### WHAT YOU WILL DO
Nothing but the lines from the one containing "Is there left" through the end of the material should be restated, and each exactly.

===== MATERIAL FOR THIS EXERCISE

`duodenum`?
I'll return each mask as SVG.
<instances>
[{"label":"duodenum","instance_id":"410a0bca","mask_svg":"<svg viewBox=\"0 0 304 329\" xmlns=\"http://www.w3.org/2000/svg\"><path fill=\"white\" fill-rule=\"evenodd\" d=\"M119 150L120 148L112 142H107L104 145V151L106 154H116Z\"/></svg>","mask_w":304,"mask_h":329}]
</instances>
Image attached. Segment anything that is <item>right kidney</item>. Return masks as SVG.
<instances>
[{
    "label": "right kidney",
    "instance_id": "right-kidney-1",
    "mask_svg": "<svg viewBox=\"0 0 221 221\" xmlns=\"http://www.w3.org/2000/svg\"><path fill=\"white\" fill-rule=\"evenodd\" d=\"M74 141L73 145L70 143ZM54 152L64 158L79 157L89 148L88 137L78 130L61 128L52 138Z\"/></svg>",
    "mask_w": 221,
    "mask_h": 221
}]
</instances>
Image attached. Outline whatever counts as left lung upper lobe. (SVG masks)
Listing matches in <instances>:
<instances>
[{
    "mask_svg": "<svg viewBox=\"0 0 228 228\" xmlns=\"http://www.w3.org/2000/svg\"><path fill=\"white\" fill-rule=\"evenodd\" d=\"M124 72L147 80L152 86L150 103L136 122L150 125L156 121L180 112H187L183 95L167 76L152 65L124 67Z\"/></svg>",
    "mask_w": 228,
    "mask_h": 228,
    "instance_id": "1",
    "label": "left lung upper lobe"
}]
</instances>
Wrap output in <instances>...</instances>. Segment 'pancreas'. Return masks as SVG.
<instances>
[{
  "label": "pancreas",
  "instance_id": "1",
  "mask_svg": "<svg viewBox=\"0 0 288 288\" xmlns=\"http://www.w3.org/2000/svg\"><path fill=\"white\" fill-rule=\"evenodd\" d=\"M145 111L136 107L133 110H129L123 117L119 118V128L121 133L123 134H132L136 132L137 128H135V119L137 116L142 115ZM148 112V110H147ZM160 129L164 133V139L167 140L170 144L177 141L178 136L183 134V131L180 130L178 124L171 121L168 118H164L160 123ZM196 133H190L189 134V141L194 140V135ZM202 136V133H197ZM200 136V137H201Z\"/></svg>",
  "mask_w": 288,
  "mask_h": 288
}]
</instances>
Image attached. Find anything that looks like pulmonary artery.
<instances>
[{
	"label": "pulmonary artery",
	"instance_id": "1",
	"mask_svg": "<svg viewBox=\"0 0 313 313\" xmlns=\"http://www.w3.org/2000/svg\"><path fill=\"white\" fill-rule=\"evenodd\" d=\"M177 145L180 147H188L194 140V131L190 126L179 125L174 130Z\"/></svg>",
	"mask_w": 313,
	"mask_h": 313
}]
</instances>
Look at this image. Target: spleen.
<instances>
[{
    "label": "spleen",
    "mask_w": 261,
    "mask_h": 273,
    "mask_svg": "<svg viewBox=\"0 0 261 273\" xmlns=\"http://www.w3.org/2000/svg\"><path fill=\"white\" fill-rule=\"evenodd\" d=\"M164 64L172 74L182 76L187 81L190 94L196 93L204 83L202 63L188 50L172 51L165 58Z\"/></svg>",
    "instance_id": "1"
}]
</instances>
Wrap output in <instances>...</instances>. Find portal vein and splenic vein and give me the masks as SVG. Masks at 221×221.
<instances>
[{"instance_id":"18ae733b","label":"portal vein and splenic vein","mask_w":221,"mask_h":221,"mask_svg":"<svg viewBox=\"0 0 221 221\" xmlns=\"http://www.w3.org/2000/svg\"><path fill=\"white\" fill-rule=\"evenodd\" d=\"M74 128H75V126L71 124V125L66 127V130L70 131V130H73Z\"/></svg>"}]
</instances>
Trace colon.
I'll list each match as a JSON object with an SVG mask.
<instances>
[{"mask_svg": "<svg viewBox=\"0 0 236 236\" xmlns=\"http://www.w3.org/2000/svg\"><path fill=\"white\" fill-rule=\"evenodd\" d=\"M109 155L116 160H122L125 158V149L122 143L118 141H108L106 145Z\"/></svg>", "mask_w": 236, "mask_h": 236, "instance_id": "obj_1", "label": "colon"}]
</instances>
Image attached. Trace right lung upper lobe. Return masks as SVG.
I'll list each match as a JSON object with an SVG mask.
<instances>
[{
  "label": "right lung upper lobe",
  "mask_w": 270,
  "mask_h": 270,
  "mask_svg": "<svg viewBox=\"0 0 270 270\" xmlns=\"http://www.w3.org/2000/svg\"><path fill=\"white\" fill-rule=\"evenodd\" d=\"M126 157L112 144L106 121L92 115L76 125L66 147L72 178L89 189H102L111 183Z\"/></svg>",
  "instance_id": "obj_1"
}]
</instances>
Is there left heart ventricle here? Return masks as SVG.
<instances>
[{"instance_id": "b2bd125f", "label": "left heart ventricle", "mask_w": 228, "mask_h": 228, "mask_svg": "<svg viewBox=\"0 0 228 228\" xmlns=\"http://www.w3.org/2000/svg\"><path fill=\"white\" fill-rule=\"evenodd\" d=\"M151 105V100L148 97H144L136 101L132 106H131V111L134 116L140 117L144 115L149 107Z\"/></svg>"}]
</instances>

==========

### ANSWER SECTION
Is there left heart ventricle here? Return masks as SVG.
<instances>
[{"instance_id": "b2bd125f", "label": "left heart ventricle", "mask_w": 228, "mask_h": 228, "mask_svg": "<svg viewBox=\"0 0 228 228\" xmlns=\"http://www.w3.org/2000/svg\"><path fill=\"white\" fill-rule=\"evenodd\" d=\"M151 105V100L148 97H144L136 101L132 106H131V111L134 116L140 117L144 115L149 107Z\"/></svg>"}]
</instances>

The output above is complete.